Australia currently has indirect price controls, in which the government specifies the maximum amount it will pay for each hour or day of care, but households may be charged higher fees.

The ACCC suggested regulation should be beefed up at least with a “strong price monitoring role supported by a credible threat of further intervention”.

But “direct price regulation is more likely to be required where countries expand public expenditure as this reduces the price sensitivity of households”.

It proposed price controls such as: a maximum amount that can be charged, depending on a household’s income and number of children; requiring provision of free childcare for a certain number of hours; or limiting fees to a percentage of the operating cost of care.

The ACCC chair, Gina Cass-Gottlieb, said it had made recommendations for monitoring or intervention because “we’ve particularly seen for lower socioeconomic families and for more remote areas, the policy objectives of affordability and access aren’t working”.

“We do not think, at this time, the system is actually delivering in the way the community and government policy expects,” she said.

“We recommend that the government reconsider and restate their key policy objectives and priorities, and consider further changes to the childcare subsidy and broader policy measures to better address government priorities and unintended consequences.”

In response, the minister for education, Jason Clare, and the minister for early childhood education, Anne Aly, said the report “makes clear that the current cap on childcare fees, introduced by the previous government, is ineffective and reform is needed”.

The ACCC also recommended “removing, relaxing or substantially reconfiguring the current activity test, as it may be acting as a barrier to more vulnerable children … accessing care and creating a barrier to workforce entry or return for some groups”.

The activity test is an assessment of the combined hours of work, training, study, or volunteer work undertaken by a family to determine the number of hours of subsidised childcare they are entitled to.

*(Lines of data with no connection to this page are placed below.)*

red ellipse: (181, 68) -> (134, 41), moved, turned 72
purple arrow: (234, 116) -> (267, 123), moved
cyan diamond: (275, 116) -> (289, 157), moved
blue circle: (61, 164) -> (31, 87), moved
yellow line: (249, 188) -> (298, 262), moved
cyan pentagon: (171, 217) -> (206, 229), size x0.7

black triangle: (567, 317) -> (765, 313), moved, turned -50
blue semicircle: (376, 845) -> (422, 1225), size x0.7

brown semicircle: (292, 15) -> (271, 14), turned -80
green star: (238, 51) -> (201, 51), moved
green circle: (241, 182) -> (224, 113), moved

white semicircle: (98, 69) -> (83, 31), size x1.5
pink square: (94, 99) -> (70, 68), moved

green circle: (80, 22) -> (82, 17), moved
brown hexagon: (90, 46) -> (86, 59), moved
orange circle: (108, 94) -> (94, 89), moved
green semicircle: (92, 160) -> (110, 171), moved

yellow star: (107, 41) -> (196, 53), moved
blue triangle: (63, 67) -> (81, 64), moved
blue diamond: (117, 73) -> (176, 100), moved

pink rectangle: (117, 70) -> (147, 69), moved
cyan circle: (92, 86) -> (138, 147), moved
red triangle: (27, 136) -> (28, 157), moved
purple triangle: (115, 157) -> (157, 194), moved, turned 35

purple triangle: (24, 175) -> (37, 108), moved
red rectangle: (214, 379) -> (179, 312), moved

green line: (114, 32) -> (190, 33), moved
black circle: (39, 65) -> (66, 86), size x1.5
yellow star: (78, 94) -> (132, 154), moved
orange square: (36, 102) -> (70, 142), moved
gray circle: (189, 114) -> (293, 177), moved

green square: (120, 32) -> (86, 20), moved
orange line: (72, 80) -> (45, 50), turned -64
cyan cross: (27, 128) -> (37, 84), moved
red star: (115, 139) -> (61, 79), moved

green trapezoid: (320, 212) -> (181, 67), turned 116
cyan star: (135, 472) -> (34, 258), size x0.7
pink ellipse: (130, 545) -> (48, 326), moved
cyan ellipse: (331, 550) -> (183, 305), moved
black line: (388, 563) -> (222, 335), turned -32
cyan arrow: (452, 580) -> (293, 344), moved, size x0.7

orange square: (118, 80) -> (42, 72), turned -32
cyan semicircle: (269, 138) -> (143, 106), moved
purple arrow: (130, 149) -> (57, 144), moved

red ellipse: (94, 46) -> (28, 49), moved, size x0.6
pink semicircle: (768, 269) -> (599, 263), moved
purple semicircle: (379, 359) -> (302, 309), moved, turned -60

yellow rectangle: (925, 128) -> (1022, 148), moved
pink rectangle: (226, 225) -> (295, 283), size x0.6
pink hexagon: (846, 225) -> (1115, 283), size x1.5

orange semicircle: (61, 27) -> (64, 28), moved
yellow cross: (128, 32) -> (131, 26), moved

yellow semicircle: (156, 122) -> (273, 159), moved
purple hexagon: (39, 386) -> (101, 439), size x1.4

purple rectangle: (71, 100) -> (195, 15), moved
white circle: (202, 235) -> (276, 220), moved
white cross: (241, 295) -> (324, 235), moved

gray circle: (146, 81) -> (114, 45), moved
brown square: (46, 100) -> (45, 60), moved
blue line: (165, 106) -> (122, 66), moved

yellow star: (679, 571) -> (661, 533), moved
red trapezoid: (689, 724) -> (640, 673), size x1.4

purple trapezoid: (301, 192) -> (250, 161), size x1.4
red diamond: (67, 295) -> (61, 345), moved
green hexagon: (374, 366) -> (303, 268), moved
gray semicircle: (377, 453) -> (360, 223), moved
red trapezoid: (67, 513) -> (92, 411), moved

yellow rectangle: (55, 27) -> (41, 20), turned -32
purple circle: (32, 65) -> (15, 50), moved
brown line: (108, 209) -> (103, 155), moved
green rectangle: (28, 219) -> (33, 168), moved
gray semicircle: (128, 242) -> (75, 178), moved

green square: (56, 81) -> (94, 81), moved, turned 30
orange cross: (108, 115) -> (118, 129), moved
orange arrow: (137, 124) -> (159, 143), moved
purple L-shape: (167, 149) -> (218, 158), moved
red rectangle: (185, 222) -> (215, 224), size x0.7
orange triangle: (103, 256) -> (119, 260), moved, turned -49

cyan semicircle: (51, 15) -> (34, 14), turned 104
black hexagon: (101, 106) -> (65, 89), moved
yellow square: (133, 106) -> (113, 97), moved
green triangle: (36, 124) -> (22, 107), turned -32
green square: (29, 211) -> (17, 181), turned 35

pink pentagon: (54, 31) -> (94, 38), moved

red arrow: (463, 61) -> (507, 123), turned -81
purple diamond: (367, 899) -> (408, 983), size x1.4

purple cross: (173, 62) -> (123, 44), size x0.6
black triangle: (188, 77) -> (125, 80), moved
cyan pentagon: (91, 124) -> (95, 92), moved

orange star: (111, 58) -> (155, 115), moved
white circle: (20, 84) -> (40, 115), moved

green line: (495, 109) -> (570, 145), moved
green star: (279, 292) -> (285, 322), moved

The ACCC proposed “a specific entitlement” to a minimum number of days of care.

The Albanese government has already been urged by both its women’s economic equality taskforce and the economic inclusion advisory committee to scrap the activity test for childcare subsidies.

The ACCC also said that “supply-side subsidies may be required” to help provide childcare to under-served or vulnerable cohorts.

That could include competitive tendering to allow community, not-for-profit, or for-profit centres to request subsidies to increase childcare places in regional areas.

If opening not-for-profit centres or buying places in for-profit centres were not an option, Cass-Gottlieb said the government could “step in” to directly provide childcare.

The ACCC report notes that labour is the biggest cost in childcare.

In May Guardian Australia revealed that early childhood education would be the first sector to face a claim for multi-employer bargaining, with unions seeking a 25% upfront pay rise in the sector.

This week the Fair Work Commission gave approval for a multi-employer pay deal to cover 12,000 workers employed by the Community Child Care Association and Community Early Learning Australia.